Start with the Coastal Megalopolises: New York, Los Angeles, San Francisco, San Diego, Chicago (on the coast of Lake Michigan), Miami, Washington and Boston. Here is a pattern you don’t find in other big cities: Americans moving out and immigrants moving in, in very large numbers, with low overall population growth. Los Angeles, defined by the Census Bureau as Los Angeles and Orange Counties, had a domestic outflow of 6% of 2000 population in six years–balanced by an immigrant inflow of 6%. The numbers are the same for these eight metro areas as a whole…
The result is that these Coastal Megalopolises are increasingly a two-tiered society, with large affluent populations happily contemplating (at least until recently) their rapidly rising housing values, and a large, mostly immigrant working class working at low wages and struggling to move up the economic ladder. The economic divide in New York and Los Angeles is starting to look like the economic divide in Mexico City and São Paulo.
The Kling Scenario is where immigrants displace native-borns on the poverty rolls. In an email, Kevin Lang put a damper on that thesis, saying that poverty among native-borns remains high, at 12.1 percent, compared with 12.6 percent overall.
However, there are potential “new entrants” to poverty other than immigrants. Divorces create new poor families. Also, young families tend to start out poor relative to their eventual incomes.
READER COMMENTS
spencer
May 8 2007 at 7:42am
I know you like to make a big deal of how income improves with age. But if you look at the data it shows that the median family income of a 45-54 year old — the peak income years — is only some 25% to 30% higher then the median family income of a 25-34 year old — when most people are first earning adult full time wages. In 2005 these income were some $27,075 and $36,172.
Both the median 25-34 and the median 45-54 year olds are well within the middle decile of income distribution.

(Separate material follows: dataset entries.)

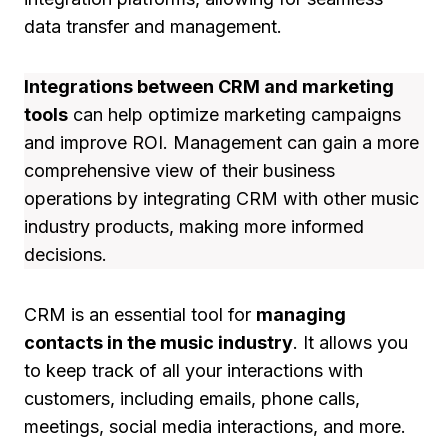
data transfer and management.
Integrations between CRM and marketing
tools
can help optimize marketing campaigns
and improve ROI. Management can gain a more
comprehensive view of their business
operations by integrating CRM with other music
industry products, making more informed
decisions.
CRM is an essential tool for
managing
contacts in the music industry
. It allows you
to keep track of all your interactions with
customers, including emails, phone calls,
meetings, social media interactions, and more.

Yes, you are right that income improve about one percentage point per year with age, but is that really so important that it makes all the differences you keep claiming.
Ironman
May 8 2007 at 9:00am
spencer asked: “is that really so important that it makes all the differences you keep claiming”?
The answer is yes. The reason has to do with the demographics of the U.S. working population, specifically age. The details, well, are coming soon – I still have to write posts around the data and analysis. For a preview, here is some background information (for 2005):
Generations
The Distribution of Income by Age in the U.S.
Peak Earning Years for U.S. Individuals
PrestoPundit
May 8 2007 at 10:13am
The children of immigrants are counted as NATIVE BORN. Children make up the largest population of the poor. The Kling Scenario stands as a significant explanation for poverty rates in America. Kevin Lang is either not thinking — or he’s intentionally trying to blow smoke.
TGGP
May 8 2007 at 2:46pm
The out-migration of people from the coastal areas (which have long has the most foreign immigration) is evidence that those immigrants do not improve the quality of life, but more likely do the opposite. Even immigrants (and their descendants) find those areas less livable than what is derisively called the “boring” or “whitebread” “flyover country”, which is why they are shifting toward that area as well. Maybe the red-states will avoid making the same mistakes the blue ones did that drove their people away. I doubt it though.
Arnold Kling
May 8 2007 at 5:20pm
PrestoPundit,
Good point about the children of immigrants. I saw some data that said 1/4 of low-income children are children of immigrants. Total child poverty is about 35 percent of total poverty. So 1/4 of that is about 10 percent (rounding up slightly). If we took that 10 percent out of total poverty, then the poverty rate among those who are neither immigrants or children in immigrant families would be a bit less than 11 percent, compared with 12.6 percent of the total population, including immigrants.